One positive result of that group—unlike the norm—is that because of the men, the families grew close. Perhaps most important, it set the scene for the next generation. "When Mark died, our son had these immediate surrogate fathers and role models," says Kyle Good, the widow.
How we raise those sons is key to the kinds of friendships that will develop and endure. "I think the template for male bonding is set by late adolescence," says Dr. Jacobs. "And the template is probably based on their relationship with their father, and how they viewed their fathers' friendships." Both parents need to get with the program, but Dr.
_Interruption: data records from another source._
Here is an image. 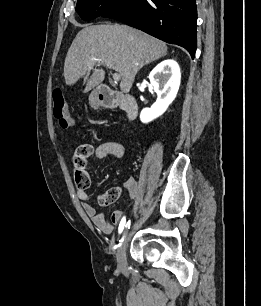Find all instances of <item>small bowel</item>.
Instances as JSON below:
<instances>
[{"label": "small bowel", "mask_w": 261, "mask_h": 306, "mask_svg": "<svg viewBox=\"0 0 261 306\" xmlns=\"http://www.w3.org/2000/svg\"><path fill=\"white\" fill-rule=\"evenodd\" d=\"M125 154L126 150L122 144L117 142H106L93 149L91 155L94 160H99L110 156L117 159H122ZM74 176L77 185L76 193L78 198L82 201V207L87 216L99 230L107 234L112 233L115 226L122 220L124 211L122 209L113 211L110 220H107L105 215L98 212L97 209L89 202L87 188L90 185V177L86 171V167H75ZM124 187L129 192L131 199H134L137 196L139 186L135 178H128L124 183Z\"/></svg>", "instance_id": "1"}]
</instances>
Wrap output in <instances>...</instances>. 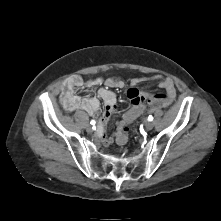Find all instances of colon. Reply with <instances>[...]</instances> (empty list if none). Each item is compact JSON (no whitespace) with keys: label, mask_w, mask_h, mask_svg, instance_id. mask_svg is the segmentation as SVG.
<instances>
[{"label":"colon","mask_w":221,"mask_h":221,"mask_svg":"<svg viewBox=\"0 0 221 221\" xmlns=\"http://www.w3.org/2000/svg\"><path fill=\"white\" fill-rule=\"evenodd\" d=\"M168 104L169 99L163 98L160 94L154 96L147 94L144 101L137 103L134 107L130 108L129 111L124 113L121 122L118 124L114 143L117 146H123L128 141V134L131 131V126L134 124V121L154 106H167Z\"/></svg>","instance_id":"obj_1"}]
</instances>
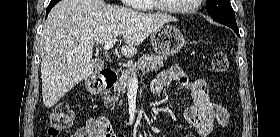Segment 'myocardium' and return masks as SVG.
<instances>
[{"label": "myocardium", "instance_id": "obj_1", "mask_svg": "<svg viewBox=\"0 0 280 137\" xmlns=\"http://www.w3.org/2000/svg\"><path fill=\"white\" fill-rule=\"evenodd\" d=\"M157 3L158 8L161 11L170 13V14H176V15H183V14H188L192 11H195L199 8L201 0H194L192 4L183 6V7H178V8H172L168 7L164 4H161V0H154Z\"/></svg>", "mask_w": 280, "mask_h": 137}]
</instances>
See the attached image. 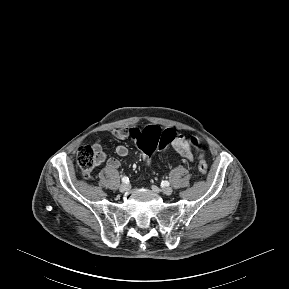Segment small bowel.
<instances>
[{"instance_id":"c3829d8e","label":"small bowel","mask_w":289,"mask_h":289,"mask_svg":"<svg viewBox=\"0 0 289 289\" xmlns=\"http://www.w3.org/2000/svg\"><path fill=\"white\" fill-rule=\"evenodd\" d=\"M112 136L118 140H125L131 136V130L129 129H116L112 132ZM175 150L181 157L189 162L194 161V155L190 144L184 136H178L173 142ZM94 149L100 156V163L105 161V153L102 149V136L98 137L94 142ZM115 152L120 157H126L129 154V149L125 145H118L115 148ZM107 165L111 168H118L120 166L119 160L116 158H109Z\"/></svg>"}]
</instances>
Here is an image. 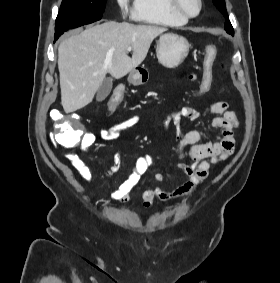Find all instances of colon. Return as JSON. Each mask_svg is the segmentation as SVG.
Here are the masks:
<instances>
[{
  "mask_svg": "<svg viewBox=\"0 0 280 283\" xmlns=\"http://www.w3.org/2000/svg\"><path fill=\"white\" fill-rule=\"evenodd\" d=\"M217 50L215 45L209 44L204 51V69L199 78L197 87L195 88L196 94L192 95L193 99H204L205 95H209L211 81L215 75V70H211L212 65L216 59ZM114 94L109 100L110 108H114L121 101L125 92V87H114ZM53 124L55 126L52 132L54 142L64 148L75 147L82 136V132H87V127H80L79 124L69 119H80V114H76V110H67L64 114L63 110L51 111L50 113Z\"/></svg>",
  "mask_w": 280,
  "mask_h": 283,
  "instance_id": "5ec220e1",
  "label": "colon"
}]
</instances>
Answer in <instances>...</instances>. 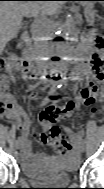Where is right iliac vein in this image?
<instances>
[{"mask_svg":"<svg viewBox=\"0 0 104 189\" xmlns=\"http://www.w3.org/2000/svg\"><path fill=\"white\" fill-rule=\"evenodd\" d=\"M15 148H16L17 150H20V149L22 148L21 142L16 141V143H15Z\"/></svg>","mask_w":104,"mask_h":189,"instance_id":"1","label":"right iliac vein"}]
</instances>
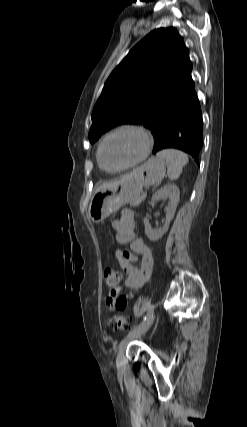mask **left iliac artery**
<instances>
[{
    "instance_id": "left-iliac-artery-1",
    "label": "left iliac artery",
    "mask_w": 247,
    "mask_h": 427,
    "mask_svg": "<svg viewBox=\"0 0 247 427\" xmlns=\"http://www.w3.org/2000/svg\"><path fill=\"white\" fill-rule=\"evenodd\" d=\"M154 308L153 306H149L147 314L145 315V317L143 318L142 322L137 325L136 327H134L129 333H131L133 330L137 329L138 327H140L141 325H143L153 314Z\"/></svg>"
}]
</instances>
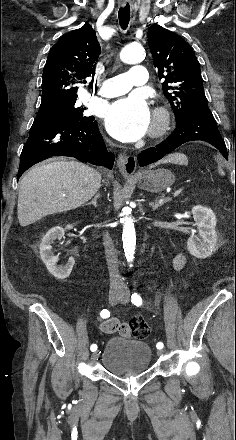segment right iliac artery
Masks as SVG:
<instances>
[{"label":"right iliac artery","mask_w":236,"mask_h":440,"mask_svg":"<svg viewBox=\"0 0 236 440\" xmlns=\"http://www.w3.org/2000/svg\"><path fill=\"white\" fill-rule=\"evenodd\" d=\"M100 316L102 317V318H108V317H110V312H109V310H107V309H103L101 312H100ZM90 350L93 352V351H96L97 350V345L96 344H92L91 345V347H90Z\"/></svg>","instance_id":"obj_1"}]
</instances>
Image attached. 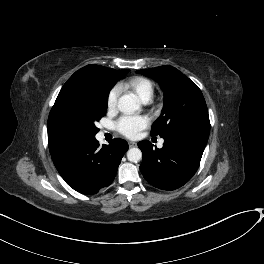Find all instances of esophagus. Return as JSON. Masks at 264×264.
Here are the masks:
<instances>
[{"instance_id":"esophagus-1","label":"esophagus","mask_w":264,"mask_h":264,"mask_svg":"<svg viewBox=\"0 0 264 264\" xmlns=\"http://www.w3.org/2000/svg\"><path fill=\"white\" fill-rule=\"evenodd\" d=\"M129 147H135L137 144L135 142H129Z\"/></svg>"}]
</instances>
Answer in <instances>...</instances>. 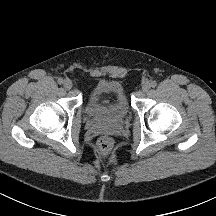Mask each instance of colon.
<instances>
[{"mask_svg": "<svg viewBox=\"0 0 216 216\" xmlns=\"http://www.w3.org/2000/svg\"><path fill=\"white\" fill-rule=\"evenodd\" d=\"M97 148L103 155H110L114 149V141L109 136H102L97 142Z\"/></svg>", "mask_w": 216, "mask_h": 216, "instance_id": "obj_1", "label": "colon"}]
</instances>
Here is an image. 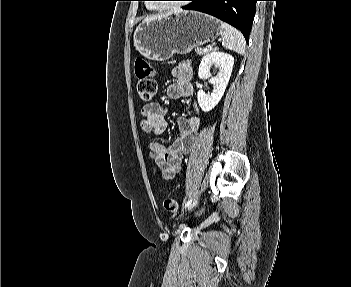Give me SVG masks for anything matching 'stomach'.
Masks as SVG:
<instances>
[{
  "mask_svg": "<svg viewBox=\"0 0 351 287\" xmlns=\"http://www.w3.org/2000/svg\"><path fill=\"white\" fill-rule=\"evenodd\" d=\"M222 31L221 22L204 13H170L140 23L134 32V46L147 59L166 61L175 53L186 54L214 41Z\"/></svg>",
  "mask_w": 351,
  "mask_h": 287,
  "instance_id": "stomach-1",
  "label": "stomach"
}]
</instances>
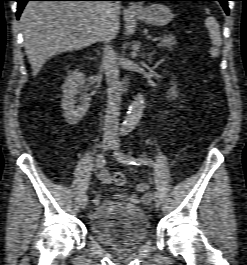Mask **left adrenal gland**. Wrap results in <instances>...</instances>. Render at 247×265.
I'll list each match as a JSON object with an SVG mask.
<instances>
[{"mask_svg":"<svg viewBox=\"0 0 247 265\" xmlns=\"http://www.w3.org/2000/svg\"><path fill=\"white\" fill-rule=\"evenodd\" d=\"M154 51H152L151 53H149V55H148V62L149 63H152V56L154 55Z\"/></svg>","mask_w":247,"mask_h":265,"instance_id":"obj_1","label":"left adrenal gland"}]
</instances>
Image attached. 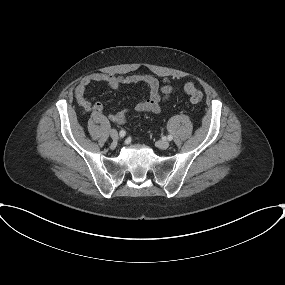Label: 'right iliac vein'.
I'll use <instances>...</instances> for the list:
<instances>
[{
  "mask_svg": "<svg viewBox=\"0 0 285 285\" xmlns=\"http://www.w3.org/2000/svg\"><path fill=\"white\" fill-rule=\"evenodd\" d=\"M110 136L114 141H117L119 139L118 132L115 129L110 130Z\"/></svg>",
  "mask_w": 285,
  "mask_h": 285,
  "instance_id": "obj_1",
  "label": "right iliac vein"
}]
</instances>
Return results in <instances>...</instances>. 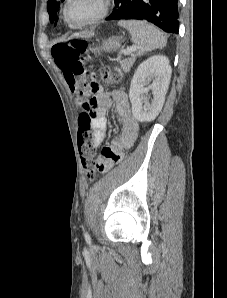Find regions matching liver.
I'll return each mask as SVG.
<instances>
[{"label":"liver","instance_id":"1","mask_svg":"<svg viewBox=\"0 0 227 298\" xmlns=\"http://www.w3.org/2000/svg\"><path fill=\"white\" fill-rule=\"evenodd\" d=\"M93 34L91 33V34H89V36H92ZM74 37H86V36H83V35H80V34H74V35H72L71 37H69L68 39H72V38H74Z\"/></svg>","mask_w":227,"mask_h":298}]
</instances>
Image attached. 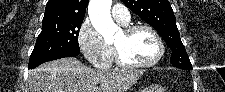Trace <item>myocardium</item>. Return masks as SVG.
<instances>
[{
    "mask_svg": "<svg viewBox=\"0 0 225 92\" xmlns=\"http://www.w3.org/2000/svg\"><path fill=\"white\" fill-rule=\"evenodd\" d=\"M138 30H147L153 35L158 45V53L156 57L149 62L136 63V62H130L126 60V58L123 56L120 49L117 46H114L117 63L120 66L127 69H146V68L152 67L160 62V60L163 58L165 53V45H164L162 37L160 36V34L157 32L155 28H153L152 26L148 24L137 23V24L129 25L124 29V33L126 35H131Z\"/></svg>",
    "mask_w": 225,
    "mask_h": 92,
    "instance_id": "myocardium-1",
    "label": "myocardium"
}]
</instances>
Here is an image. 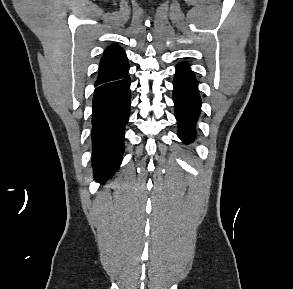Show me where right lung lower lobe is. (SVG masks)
Here are the masks:
<instances>
[{
    "mask_svg": "<svg viewBox=\"0 0 293 289\" xmlns=\"http://www.w3.org/2000/svg\"><path fill=\"white\" fill-rule=\"evenodd\" d=\"M130 77L98 85L93 96L92 166L100 183L117 171L124 153V132L130 114Z\"/></svg>",
    "mask_w": 293,
    "mask_h": 289,
    "instance_id": "1",
    "label": "right lung lower lobe"
}]
</instances>
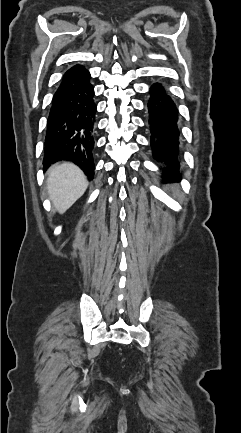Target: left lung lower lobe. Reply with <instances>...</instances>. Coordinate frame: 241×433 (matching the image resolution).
Masks as SVG:
<instances>
[{
    "label": "left lung lower lobe",
    "mask_w": 241,
    "mask_h": 433,
    "mask_svg": "<svg viewBox=\"0 0 241 433\" xmlns=\"http://www.w3.org/2000/svg\"><path fill=\"white\" fill-rule=\"evenodd\" d=\"M149 94L148 125L153 157L167 165L164 180L180 179L181 127L177 106L160 83H154Z\"/></svg>",
    "instance_id": "obj_1"
}]
</instances>
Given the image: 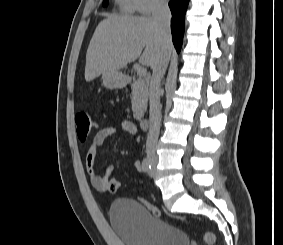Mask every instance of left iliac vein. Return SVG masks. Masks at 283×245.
Here are the masks:
<instances>
[{"label":"left iliac vein","mask_w":283,"mask_h":245,"mask_svg":"<svg viewBox=\"0 0 283 245\" xmlns=\"http://www.w3.org/2000/svg\"><path fill=\"white\" fill-rule=\"evenodd\" d=\"M154 174H155V173H154V170H153V171L151 172V175L154 176Z\"/></svg>","instance_id":"obj_1"}]
</instances>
Olga Silverstein, author of The Courage To Raise Good Men claims there are still too many who feel "we will contaminate our boys with female qualities."
Even those who have excelled, or are becoming better at, male bonding, attest to the challenges, particularly in those decades between boyhood and retirement. "One could argue that pressures of work and family ought to increase the desire of men to seek advice from others," says Warren Sherman, who is part of the Father's Group. "But after spending years avoiding talking about personal matters—as most of us learned to filter our emotions, raised to believe that being sensitive was being weak—and without the skill set to engage in the process, why try when there are so many demands on our time?"
There are no hard statistics, obviously, on the subject, but things may be looking up for male friendships. According to an extensive survey commissioned late last year by Chivas Regal, the independent-minded 20th century has given way to the interconnected 21st. Even if men don't want to be touchy-feely in the flesh, they can communicate more often via Internet, The report—based on interviews with experts and academics—showed that while men are still much less active than women in social media, they tend to focus on a tight knit core of friends. The study also showed that some of the barriers to male friendships are coming down, including the assumption that two men doing anything together must be gay, and the fading stereotype of what makes a real man.
"Male identity in general has been changing," says therapist Dr. Vivian Diller. "They can now show warmth, care about each other, and be more vulnerable without losing their maleness."
The culture may be reflecting the gradual enhancement of, if not genuine male friendship specifically, at least the kind of man who is capable of it. TNT's Men of a Certain Age, starring Ray Romano, made a valiant attempt to portray contemporary men confiding in one another. Of the five Best Actor Oscar nominees this year, note that: Joaquin Phoenix is a broken war veteran; Denzel Washington a cocky, drug-addicted pilot; Bradley Cooper a rehabbed teacher trying to regain equilibrium; Hugh Jackman, a former prisoner who, at one point, is described as both "mother and father;" and Daniel Day Lewis as an icon who weeps with his wife and combines political savvy with a wounded soul.
Are our sons up to the challenge? Can they remain Old School in the cool ways of male camaraderie, and New Age in creating a better model? One positive sign is that they understand the benefits (not those kind) of having friends of the opposite sex. (Thank you, Friends and Seinfeld.) This may both soften them up when it comes to openness and sharing, and negate the pressure to find male companionship if, or when, they're left alone.